Vroege introductie voedingsallergenen
Kinderen met CE hebben een hoger risico op het ontwikkelen van een voedselallergie. Volgens het NVK-standpunt ‘Vroege introductie van hoog-allergene voeding bij zuigelingen ter preventie van voedselallergie’ is het belangrijk om bij kinderen met matig-ernstig CE hoogallergene voedingsmiddelen zoals kippenei en pinda vroeg te introduceren. [3] De NVDV sluit zich hierbij aan en richt zich in het addendum specifiek op kinderen met CE. De aanbevelingen zijn als volgt:
- Bewerkt kippenei-introductie kan het beste zo vroeg mogelijk (van 4 tot en met 6 maanden) plaatsvinden. Voor pinda is dit van 4 tot en met 11 maanden, maar bij voorkeur vóór de leeftijd van 8 maanden.
- Introductie van kippenei en pinda bij kinderen met eczeem gebeurt met hulp van introductieschema’s, waarbij het voedingsmiddel thuis in oplopende doseringen wordt gegeven.

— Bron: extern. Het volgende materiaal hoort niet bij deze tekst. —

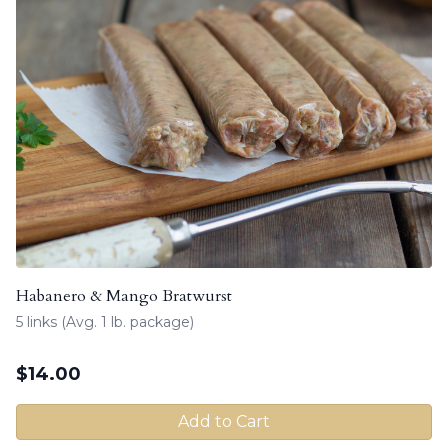
Habanero & Mango Bratwurst
5 links (Avg. 1 lb. package)
$
14.00
Add to Cart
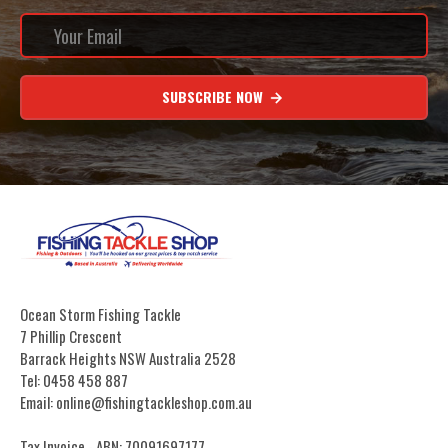
SUBSCRIBE NOW
Ocean Storm Fishing Tackle
7 Phillip Crescent
Barrack Heights NSW Australia 2528
Tel: 0458 458 887
Email: online@fishingtackleshop.com.au
Tax Invoice - ABN: 70091697177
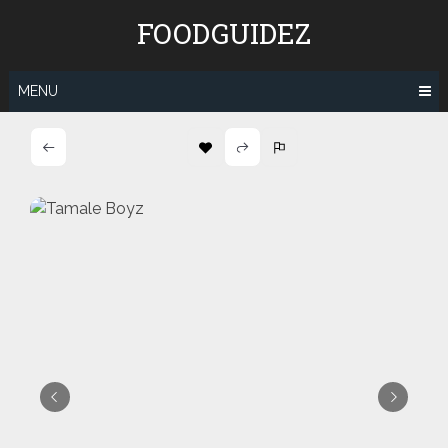
Skip
FOODGUIDEZ
to
content
MENU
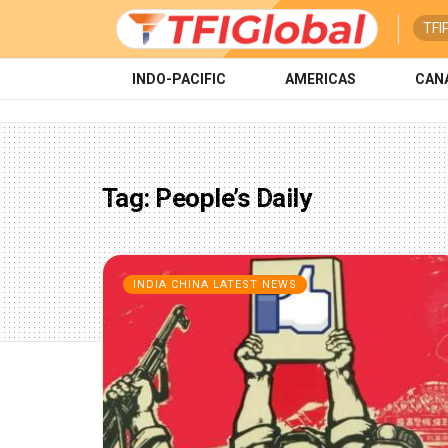
TFI
INDO-PACIFIC
AMERICAS
CAN
Tag:
People’s Daily
INDIA CHINA LATEST NEWS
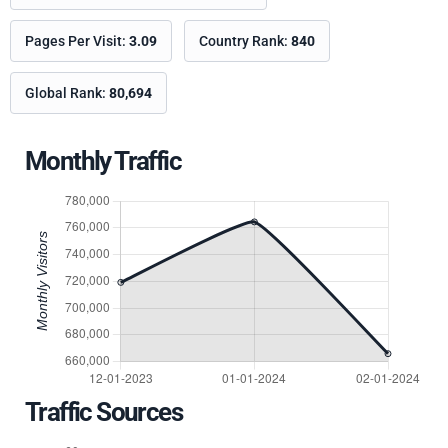
Pages Per Visit:
3.09
Country Rank:
840
Global Rank:
80,694
Monthly Traffic
Traffic Sources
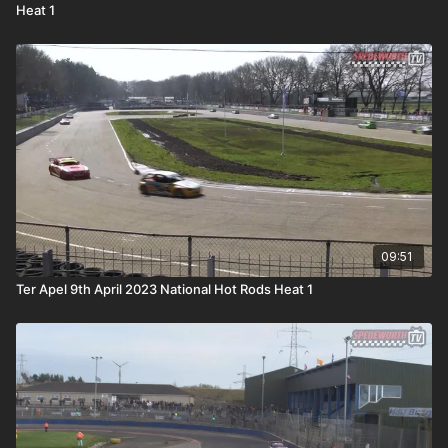
Heat 1
09:51
Ter Apel 9th April 2023 National Hot Rods Heat 1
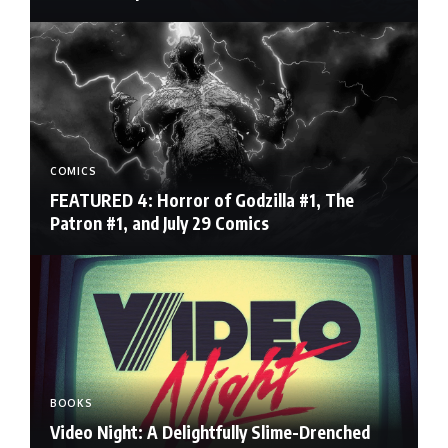
COMICS
FEATURED 4: Horror of Godzilla #1, The
Patron #1, and July 29 Comics
BOOKS
Video Night: A Delightfully Slime-Drenched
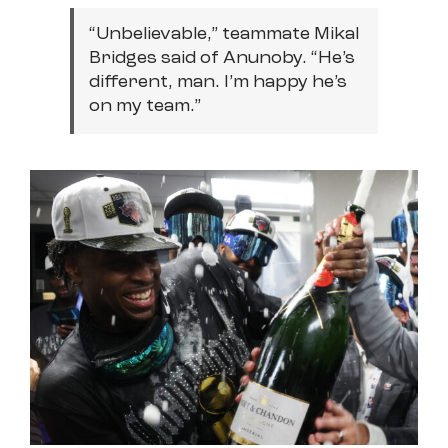
“Unbelievable,” teammate Mikal
Bridges said of Anunoby. “He’s
different, man. I’m happy he’s
on my team.”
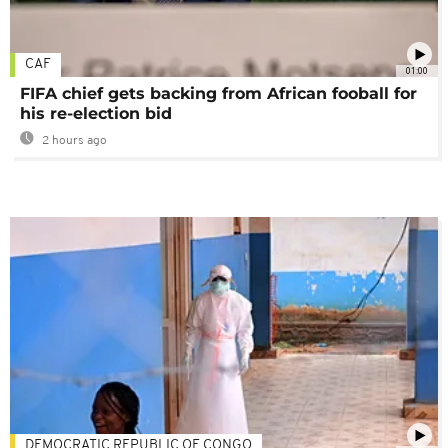
CAF
01:00
FIFA chief gets backing from African fooball for
his re-election bid
2 hours ago
DEMOCRATIC REPUBLIC OF CONGO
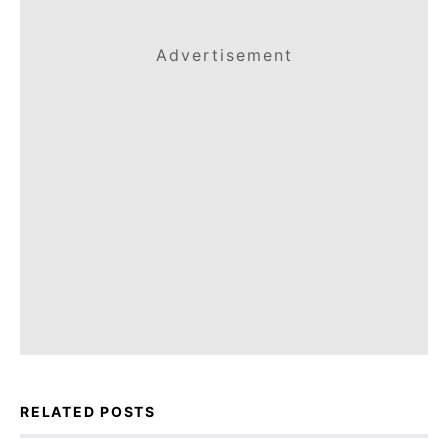
Advertisement
RELATED POSTS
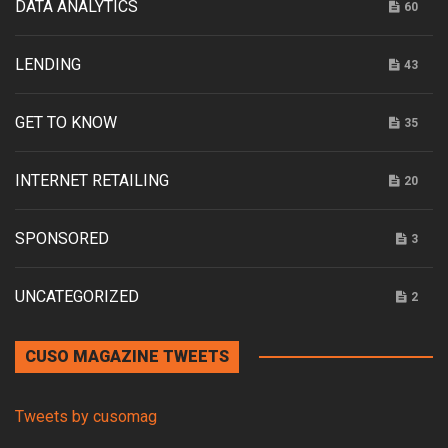
DATA ANALYTICS
60
LENDING
43
GET TO KNOW
35
INTERNET RETAILING
20
SPONSORED
3
UNCATEGORIZED
2
CUSO MAGAZINE TWEETS
Tweets by cusomag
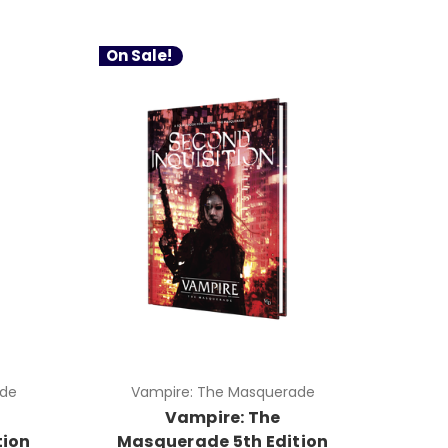
On Sale!
ade
Vampire: The Masquerade
Vampire: The
tion
Masquerade 5th Edition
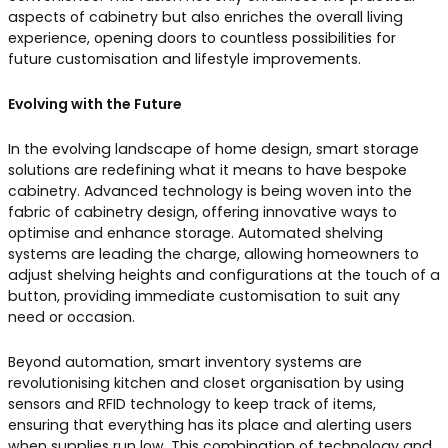
aspects of cabinetry but also enriches the overall living
experience, opening doors to countless possibilities for
future customisation and lifestyle improvements.
Evolving with the Future
In the evolving landscape of home design, smart storage
solutions are redefining what it means to have bespoke
cabinetry. Advanced technology is being woven into the
fabric of cabinetry design, offering innovative ways to
optimise and enhance storage. Automated shelving
systems are leading the charge, allowing homeowners to
adjust shelving heights and configurations at the touch of a
button, providing immediate customisation to suit any
need or occasion.
Beyond automation, smart inventory systems are
revolutionising kitchen and closet organisation by using
sensors and RFID technology to keep track of items,
ensuring that everything has its place and alerting users
when supplies run low. This combination of technology and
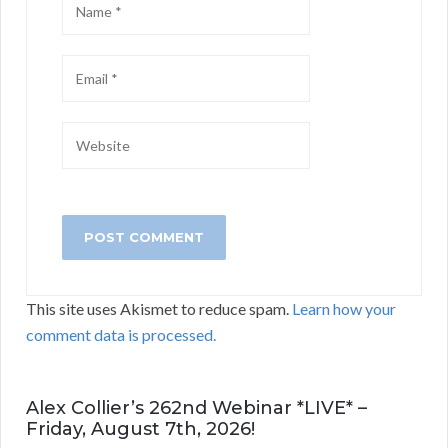
This site uses Akismet to reduce spam.
Learn how your
comment data is processed.
Alex Collier’s 262nd Webinar *LIVE* –
Friday, August 7th, 2026!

- Na een succesvolle introductie streeft men naar inname van pinda en kippenei met een frequentie van minimaal 2x per week. - Het is vooralsnog onbekend wat de duur van wekelijkse inname moet zijn van het desbetreffende voedingsallergeen. Voor kippenei wordt geadviseerd dit ten minste 6 maanden vol te houden en voor pinda 5 jaar.
- Overweeg om eerst sensibilisatie met een huidpriktest met het betreffende voedingsallergeen (pinda/kippenei) te doen bij kinderen met:
a. een ernstig eczeem EN leeftijd >6 maanden en/of;
b. een voedselallergie voor andere voedingsmiddelen of reactie op andere voedingsmiddelen en/of;
c. leeftijd >8 maanden, ongeacht ernst van het eczeem. Bij een positieve huidpriktest met een diameter van >4 mm is het risico op allergie groter. Zodoende vindt de eerste presentatie aan het allergeen klinisch plaats, kort na uitvoering van de huidpriktest.
- Daarnaast is het van belang dat het CE adequaat behandeld wordt
Mede namens de andere leden van de NVDV-richtlijnwerkgroep constitutioneel eczeem: B.W.M. Arents, M.A. Breukels, F.M. Garritsen, M. de Graaf, I.M. Haeck, A.C. Knulst, W.N.M. Kouwenhoven, S.G.M.A. Pasmans, T. Rustemeyer, M.L.A. Schuttelaar, R. Tupker.
Literatuur
1. Roekevisch E, Spuls PI, Kuester D, et al. Efficacy and safety of systemic treatments for moderate-to-severe atopic dermatitis: a systematic review. J Allergy Clin Immunol 2014;133(2):429-38.
2. Sidbury R, Davis DM, Cohen DE, et al. Guidelines of care for the management of atopic dermatitis: section 3. Management and treatment with phototherapy and systemic agents. J Am Acad Dermatol 2014;71(2):327-49.
3. Stadermann M, Meijer Y, Klok Y. Standpunt vroege introductie van hoog-allergene voeding bij zuigelingen ter preventie van voedselallergie. Nederlandse Vereniging voor Kindergeneeskunde, 15 november 2017. Beschikbaar via www.nvk.nl.